Eder. Óleo de Irene Gracia
Marcelo Figueras
Siguiendo la línea del cuento de Ray Bradbury, Mariana Enríquez confiesa que su temor es devenir en uno más del coro. ‘…Nadie está exento de convertirse en un Indignado y sumarse a esas filas de bocas incansables y palmas, de baba y presión alta, de multitud casi lista para linchar, y no pensar, y congratularse, y seguir adelante’, dice en su artículo de la revista Lamujerdemivida. No pude evitar el recuerdo de Las ménades, un cuento de Cortázar que siempre me gustó mucho y que expresa otra manifestación de histeria colectiva, otro éxtasis violento.
El hecho de que el rictus y el graznido de los Indignados repugne a nuestras almas no debería inducirnos al error. Dejar de indignarnos tan sólo para no parecernos a los Indignados sería tan sólo una nueva variante del no pensar y del congratularse, al igual que las muletillas que se repiten en esas fauces bramantes: ‘Esto ya no da para más… ¡Ya no se puede vivir así!’
Porque si de algo estoy seguro es de que las razones para la indignación abundan. En todo caso, estamos mucho menos indignados de lo que deberíamos. Este mundo fabrica injusticias escandalosas a diario. Lo jodido es que además fabrica distracciones, lanza cortinas de humo y nos provee de válvulas de escape que alivian la presión. Esa gente que aparece en la televisión frunciendo la jeta y elevando el tono mientras repite lugares comunes no expresa indignación verdadera, y mucho menos indignación sincera. Lo que hace es abandonarse a un mini brote psicótico socialmente aceptado, al igual que los fragores en el estadio de fútbol, la violencia en los comentarios de los foros de internet y ciertas manifestaciones callejeras. Al mejor estilo de El gatopardo de Lampedusa (y de Visconti, por cierto), se trata de una efusión que no sirve para cambiar nada –pero sirve, eso sí, para masajear la conciencia y el ego del Indignado y dejarlo satisfecho mientras dure el efecto del narcótico.
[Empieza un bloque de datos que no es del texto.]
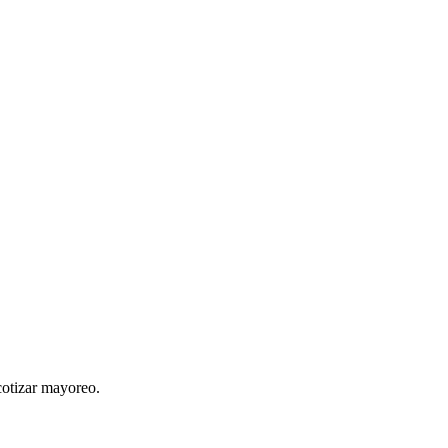
cotizar mayoreo.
Como dijo Mónica López Ocón la otra noche, como sostiene Esteban Schmidt en su artículo de la revista, ‘la mejor indignación es la que se vuelve acción, como obra de arte o como programa político’. He ahí un problema esencial de nuestras sociedades: que la rebeldía real ya (casi) no existe, o tal vez que la rebeldía real no es televisada ni se expresa por las radios comerciales. En otros tiempos hubo ideologías, canales naturales de participación, agrupaciones políticas de base, movimientos culturales. Hoy lo que ocupa ese rol social es ‘la señora de los anteojos enormes de carey y tintura Koleston’ que vocifera desde el noticiero, como dice Mariana. Hoy la línea del esto ya no puede seguir así no la marca un Che Guevara ni un Gandhi sino Susana Giménez, que indignadísima decreta, cual Moisés bajando de la montaña: el que mata tiene que morir.
Parafraseando a Schmidt: convirtamos a nuestra digna indignación en una de las bellas artes.